Start of Data for review

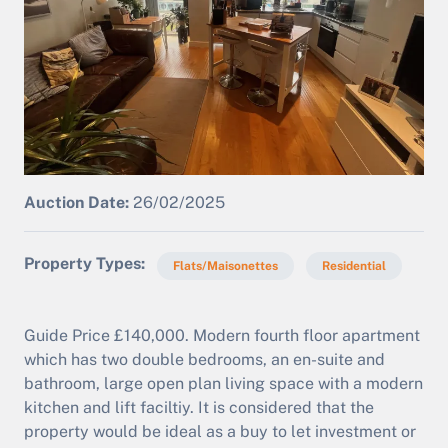
Auction Date:
26/02/2025
Property Types
Flats/Maisonettes
Residential
Guide Price £140,000. Modern fourth floor apartment
which has two double bedrooms, an en-suite and
bathroom, large open plan living space with a modern
kitchen and lift faciltiy. It is considered that the
property would be ideal as a buy to let investment or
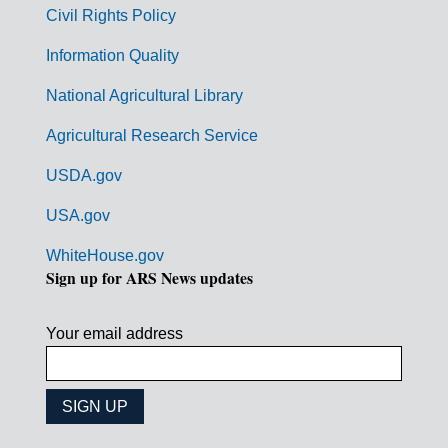
m
Civil Rights Policy
e
n
Information Quality
t
National Agricultural Library
L
Agricultural Research Service
i
USDA.gov
n
k
USA.gov
s
WhiteHouse.gov
Sign up for ARS News updates
Your email address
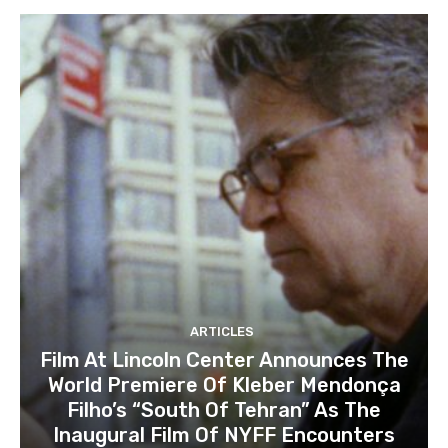
ARTICLES
Film At Lincoln Center Announces The
World Premiere Of Kleber Mendonça
Filho’s “South Of Tehran” As The
Inaugural Film Of NYFF Encounters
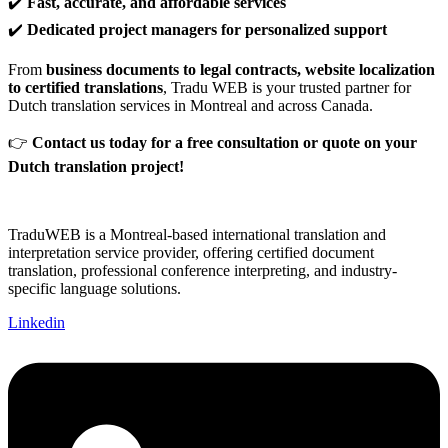
✔️
Fast, accurate, and affordable services
✔️
Dedicated project managers for personalized support
From
business documents to legal contracts, website localization
to certified translations
, Tradu WEB is your trusted partner for
Dutch translation services in Montreal and across Canada.
👉
Contact us today for a free consultation or quote on your
Dutch translation project!
TraduWEB is a Montreal-based international translation and
interpretation service provider, offering certified document
translation, professional conference interpreting, and industry-
specific language solutions.
Linkedin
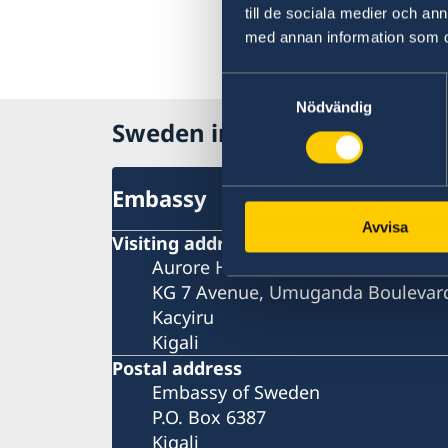
till de sociala medier och a
med annan information som du 
Samtyckesval
Nödvändig
Sweden in Rwanda
Embassy
Avvisa
Visiting address
Aurore House
KG 7 Avenue, Umuganda Boulevar
Kacyiru
Kigali
Postal address
Embassy of Sweden
P.O. Box 6387
Kigali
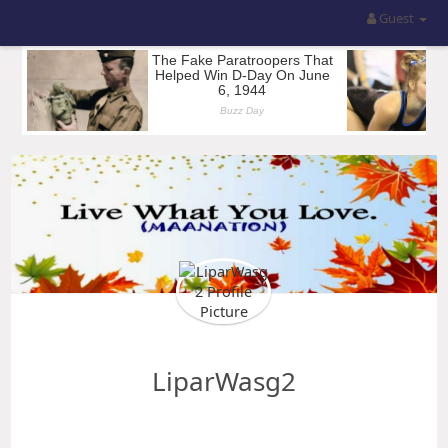
Guest
LiparWasg2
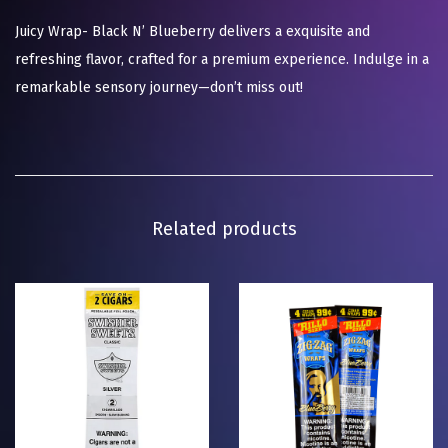
Juicy Wrap- Black N’ Blueberry delivers a exquisite and
refreshing flavor, crafted for a premium experience. Indulge in a
remarkable sensory journey—don’t miss out!
Related products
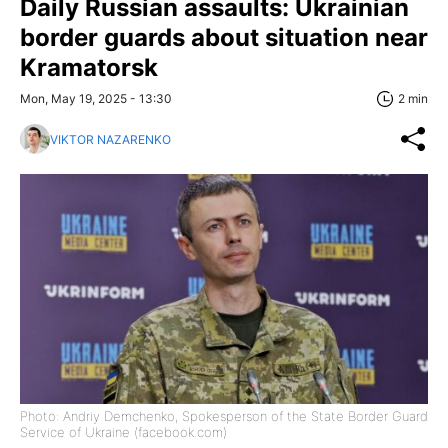
Daily Russian assaults: Ukrainian
border guards about situation near
Kramatorsk
Mon, May 19, 2025 - 13:30
2 min
VIKTOR NAZARENKO
Photo: Andriy Demchenko, Spokesperson of the State Border Guard
Service of Ukraine (facebook.com)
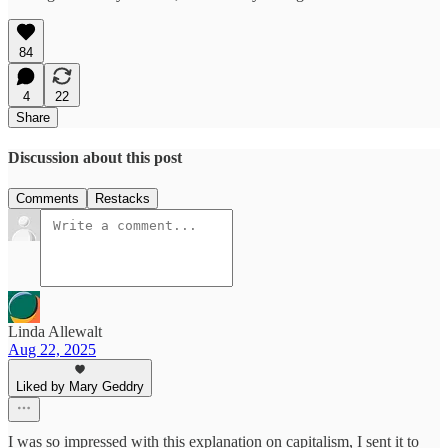
84
4
22
Share
Discussion about this post
Comments
Restacks
Linda Allewalt
Aug 22, 2025
Liked by Mary Geddry
I was so impressed with this explanation on capitalism, I sent it to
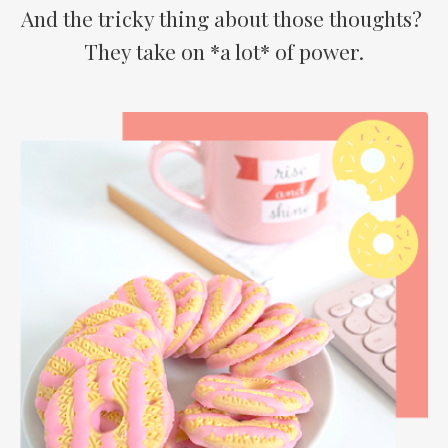
And the tricky thing about those thoughts?
They take on *a lot* of power.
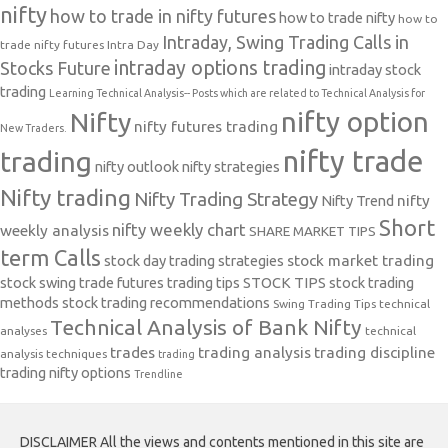
nifty
how to trade in nifty futures
how to trade nifty
how to
Intraday, Swing Trading Calls in
trade nifty futures
Intra Day
intraday options trading
Stocks Future
intraday stock
trading
Learning Technical Analysis-- Posts which are related to Technical Analysis for
nifty option
Nifty
nifty futures trading
New Traders.
nifty trade
trading
nifty outlook
nifty strategies
Nifty trading
Nifty Trading Strategy
Nifty Trend
nifty
Short
nifty weekly chart
weekly analysis
SHARE MARKET TIPS
term Calls
stock day trading strategies
stock market trading
stock swing trade futures trading tips
STOCK TIPS
stock trading
methods
stock trading recommendations
Swing Trading Tips
technical
Technical Analysis of Bank Nifty
analyses
technical
trades
trading analysis
trading discipline
analysis techniques
trading
trading nifty options
Trendline
DISCLAIMER All the views and contents mentioned in this site are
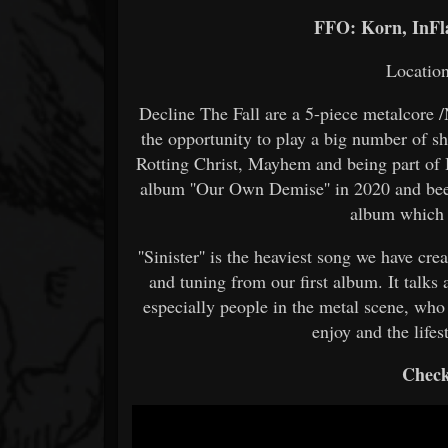
FFO: Korn, InFl
Location
Decline The Fall are a 5-piece metalcore
the opportunity to play a big number of s
Rotting Christ, Mayhem and being part of Hi
album ''Our Own Demise'' in 2020 and bee
album which 
''Sinister'' is the heaviest song we have c
and tuning from our first album. It talks
especially people in the metal scene, who
enjoy and the lifes
Check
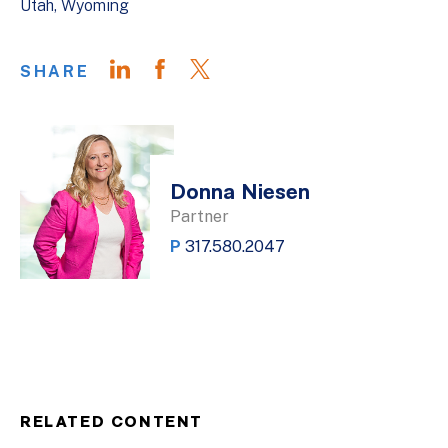
Utah
Wyoming
SHARE
Donna Niesen
Partner
P
317.580.2047
RELATED CONTENT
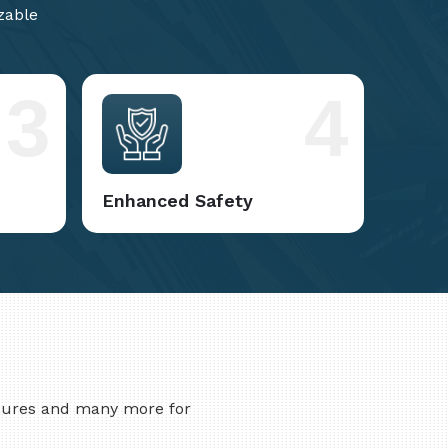
zable
3
4
Enhanced Safety
asures and many more for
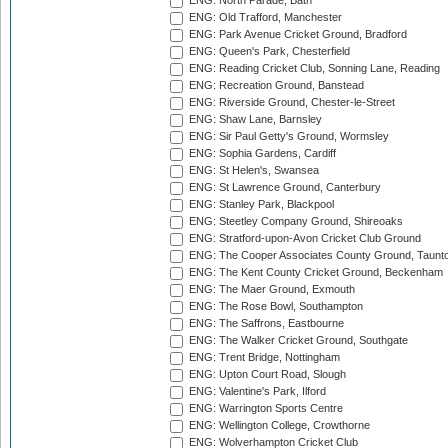
ENG: North Parade, Bath
ENG: Old Trafford, Manchester
ENG: Park Avenue Cricket Ground, Bradford
ENG: Queen's Park, Chesterfield
ENG: Reading Cricket Club, Sonning Lane, Reading
ENG: Recreation Ground, Banstead
ENG: Riverside Ground, Chester-le-Street
ENG: Shaw Lane, Barnsley
ENG: Sir Paul Getty's Ground, Wormsley
ENG: Sophia Gardens, Cardiff
ENG: St Helen's, Swansea
ENG: St Lawrence Ground, Canterbury
ENG: Stanley Park, Blackpool
ENG: Steetley Company Ground, Shireoaks
ENG: Stratford-upon-Avon Cricket Club Ground
ENG: The Cooper Associates County Ground, Taunt
ENG: The Kent County Cricket Ground, Beckenham
ENG: The Maer Ground, Exmouth
ENG: The Rose Bowl, Southampton
ENG: The Saffrons, Eastbourne
ENG: The Walker Cricket Ground, Southgate
ENG: Trent Bridge, Nottingham
ENG: Upton Court Road, Slough
ENG: Valentine's Park, Ilford
ENG: Warrington Sports Centre
ENG: Wellington College, Crowthorne
ENG: Wolverhampton Cricket Club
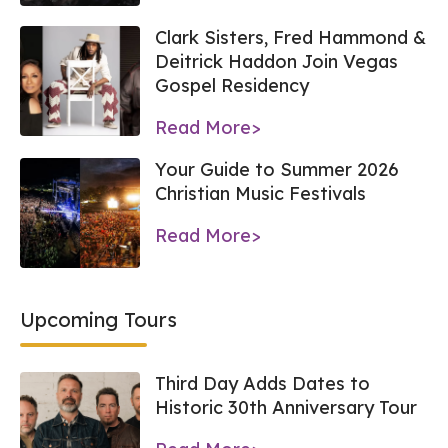
Clark Sisters, Fred Hammond &
Deitrick Haddon Join Vegas
Gospel Residency
Read More>
Your Guide to Summer 2026
Christian Music Festivals
Read More>
Upcoming Tours
Third Day Adds Dates to
Historic 30th Anniversary Tour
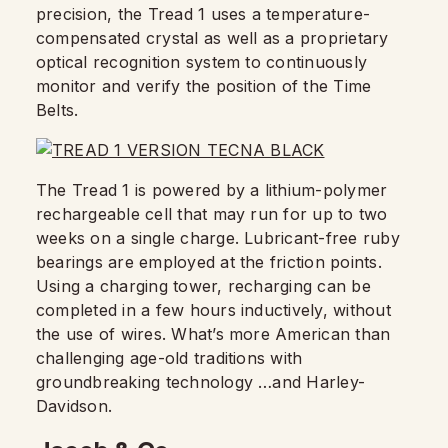
precision, the Tread 1 uses a temperature-
compensated crystal as well as a proprietary
optical recognition system to continuously
monitor and verify the position of the Time
Belts.
The Tread 1 is powered by a lithium-polymer
rechargeable cell that may run for up to two
weeks on a single charge. Lubricant-free ruby
bearings are employed at the friction points.
Using a charging tower, recharging can be
completed in a few hours inductively, without
the use of wires. What’s more American than
challenging age-old traditions with
groundbreaking technology …and Harley-
Davidson.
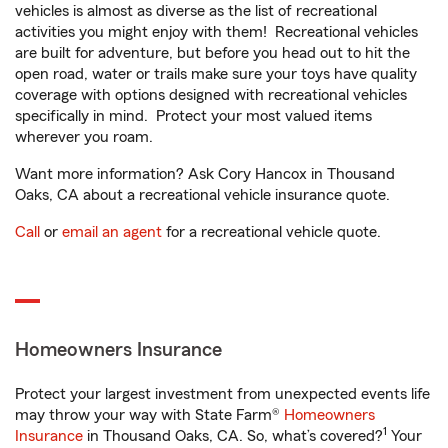
vehicles is almost as diverse as the list of recreational
activities you might enjoy with them! Recreational vehicles
are built for adventure, but before you head out to hit the
open road, water or trails make sure your toys have quality
coverage with options designed with recreational vehicles
specifically in mind. Protect your most valued items
wherever you roam.
Want more information? Ask Cory Hancox in Thousand
Oaks, CA about a recreational vehicle insurance quote.
Call
or
email an agent
for a recreational vehicle quote.
Homeowners Insurance
Protect your largest investment from unexpected events life
may throw your way with State Farm®
Homeowners
1
Insurance
in Thousand Oaks, CA. So, what’s covered?
Your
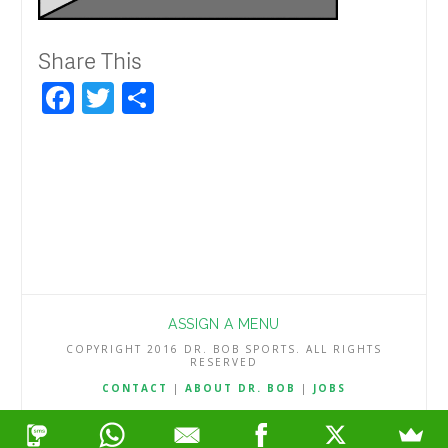
Share This
Facebook
Twitter
Share
ASSIGN A MENU
COPYRIGHT 2016 DR. BOB SPORTS. ALL RIGHTS
RESERVED
CONTACT
|
ABOUT DR. BOB
|
JOBS
TERMS & CONDITIONS
|
PRIVACY & REFUND POLICY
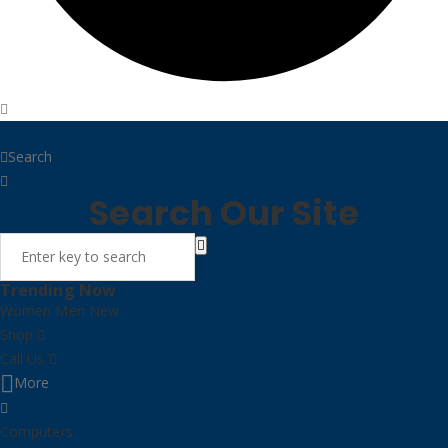
Home
Search
Search Our Site
Trending Now
Women
Men
New
Shop
Call Us
More
Computers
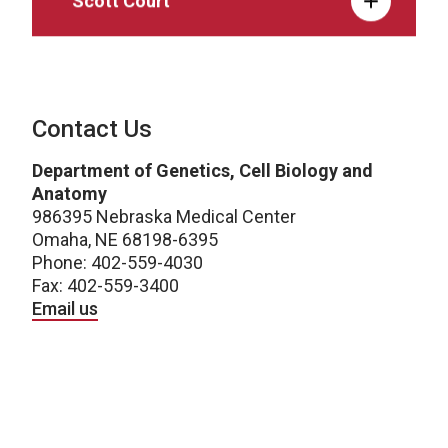
Contact Us
Department of Genetics, Cell Biology and
Anatomy
986395 Nebraska Medical Center
Omaha, NE 68198-6395
Phone: 402-559-4030
Fax: 402-559-3400
Email us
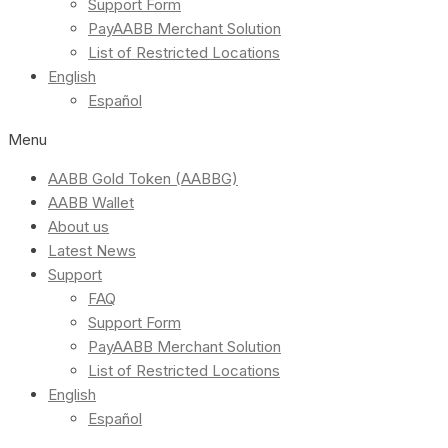
Support Form
PayAABB Merchant Solution
List of Restricted Locations
English
Español
Menu
AABB Gold Token (AABBG)
AABB Wallet
About us
Latest News
Support
FAQ
Support Form
PayAABB Merchant Solution
List of Restricted Locations
English
Español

End of Data for review

## Task objective
Output must match the lines from the start of the records above through the line that contains "till de sociala medier och a", exactly and with every picture removed.

## Completed exercise
Auction Date:
26/02/2025
Property Types
Flats/Maisonettes
Residential
Guide Price £140,000. Modern fourth floor apartment
which has two double bedrooms, an en-suite and
bathroom, large open plan living space with a modern
kitchen and lift faciltiy. It is considered that the
property would be ideal as a buy to let investment or
m
Civil Rights Policy
e
n
Information Quality
t
National Agricultural Library
L
Agricultural Research Service
i
USDA.gov
n
k
USA.gov
s
WhiteHouse.gov
Sign up for ARS News updates
Your email address
ARTICLES
Film At Lincoln Center Announces The
World Premiere Of Kleber Mendonça
Filho’s “South Of Tehran” As The
Inaugural Film Of NYFF Encounters
✔️
Fast, accurate, and affordable services
✔️
Dedicated project managers for personalized support
From
business documents to legal contracts, website localization
to certified translations
, Tradu WEB is your trusted partner for
Dutch translation services in Montreal and across Canada.
👉
Contact us today for a free consultation or quote on your
Dutch translation project!
TraduWEB is a Montreal-based international translation and
interpretation service provider, offering certified document
translation, professional conference interpreting, and industry-
specific language solutions.
Linkedin
till de sociala medier och a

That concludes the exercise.